Let’s look at the features in our dataframe for shapes and relationships that will help us make transformations and models (Chapter 10). We start by looking at how the categorical features of age, sex, and body condition relate to weight:

f1 = px.box(train_set, x="Age", y="Weight", 
            category_orders = {"Age":['<2', '2-5', '5-10', 
                                      '10-15', '15-20', '>20']})
f2 = px.box(train_set, x="Sex", y="Weight")

# We wrote the left_right function as a shorthand for plotly's make_subplots
fig = left_right(f1, f2, column_widths=[0.7, 0.3])

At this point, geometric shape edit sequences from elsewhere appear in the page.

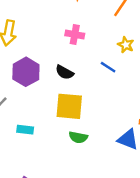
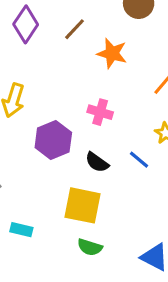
purple hexagon: (26, 72) -> (53, 140), moved
black semicircle: (64, 72) -> (97, 162), moved

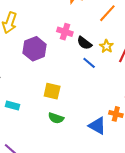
black semicircle: (97, 162) -> (84, 43), moved
yellow square: (82, 205) -> (52, 91), size x0.7

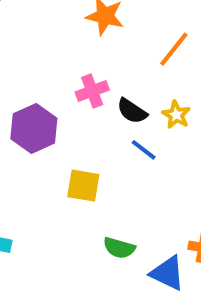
pink cross: (65, 32) -> (92, 91), turned -35
yellow square: (52, 91) -> (83, 186), moved
green semicircle: (56, 118) -> (119, 248), moved

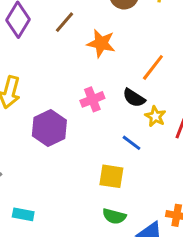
black semicircle: (132, 111) -> (134, 98), moved
yellow square: (83, 186) -> (111, 176), moved

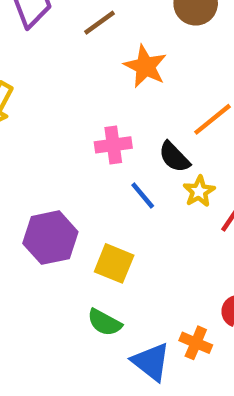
purple hexagon: (49, 128) -> (50, 238), moved
blue line: (131, 143) -> (143, 196), moved

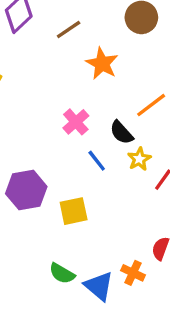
pink cross: (113, 145) -> (76, 122), turned -36
yellow square: (114, 263) -> (74, 211), turned -36
green semicircle: (105, 323) -> (62, 273), moved

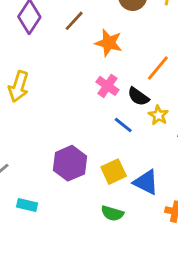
pink cross: (76, 122) -> (107, 86), moved
green semicircle: (62, 273) -> (112, 213), moved
blue triangle: (99, 286) -> (146, 182), moved

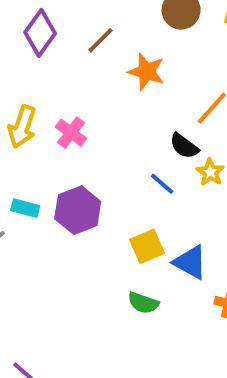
pink cross: (107, 86) -> (71, 133), moved
purple hexagon: (70, 163) -> (78, 210), moved
cyan rectangle: (27, 205) -> (25, 208), moved

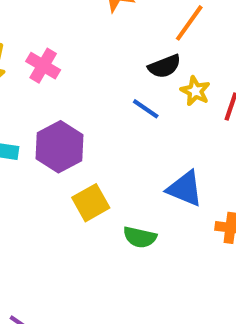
black semicircle: (184, 146) -> (164, 66), turned -52
yellow square: (147, 246) -> (91, 203), moved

fig.update_xaxes(title='Age (yr)', row=1, col=1)
fig.update_xaxes(title='Sex', row=1, col=2)
fig.update_yaxes(title='Weight (kg)', row=1, col=1)
../../_images/donkey_eda_4_0.svg
fig = px.box(train_set, x="BCS", y="Weight", points="all",
             labels={'Weight':'Weight (kg)', 'BCS':'Body condition score'},
             width=550, height=250)
fig
../../_images/donkey_eda_5_0.svg

Notice that we plotted the points as well as the boxes for the body condition score because we saw earlier that there are only a handful of observations with a score of 1.5, so we don’t want to read too much into a box plot with only a few data points (Chapter 11). It appears that the median weight increases with the body condition score, but not in a simple linear fashion. On the other hand, weight distributions for the three sex categories appear roughly the same. As for age, once a donkey reaches five years, the distribution of weight doesn’t seem to change much. But donkeys under age 2 and donkeys from 2 to 5 years of age have lower weights in general.

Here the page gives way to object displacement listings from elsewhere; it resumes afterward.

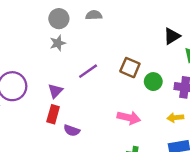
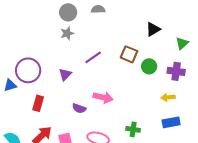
black triangle: (172, 36) -> (153, 29), moved
red rectangle: (53, 114) -> (38, 103), moved
pink arrow: (129, 118) -> (103, 97), moved

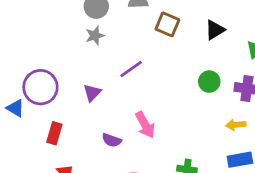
brown square: (129, 54) -> (167, 24), moved
blue triangle: (10, 85) -> (15, 108), turned 48
pink arrow: (103, 97) -> (145, 125), turned 48

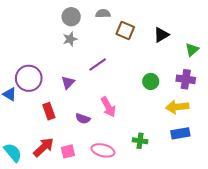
green circle: (209, 82) -> (151, 81), moved
yellow arrow: (236, 125) -> (177, 107), size x1.5
red rectangle: (54, 133) -> (49, 111), moved, turned -35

Next, let’s examine the quantitative variables. We plot all pairs of quantitative variables in the scatter plot matrix:

train_numeric = train_set[['Weight', 'Length', 'Girth', 'Height']]
import plotly.figure_factory as ff

ff.create_scatterplotmatrix(train_numeric, diag='histogram', 
                            title='', height=600, width=600)
../../_images/donkey_eda_9_0.svg

The height, length, and girth of donkeys all appear linearly associated with weight and with each other. This is not too surprising; given one of the donkey’s dimensions, we should have a good guess about the other dimensions. Girth appears most highly correlated with weight, and this is confirmed by the correlation coefficient matrix:

train_numeric.corr()
Weight Length Girth Height
Weight 1.00 0.78 0.90 0.71
Length 0.78 1.00 0.66 0.58
Girth 0.90 0.66 1.00 0.70
Height 0.71 0.58 0.70 1.00

Our explorations uncovered several aspects of the data that may be relevant for modeling. We found that the donkey’s girth, length, and height all have linear associations with weight and with each other, and girth has the strongest linear relationship with weight. We also observed that the body condition score has a positive association with weight; the sex of the donkey does not appear related to weight; and neither does age for those donkeys over 5 years. In the next section, we use these findings to build our model.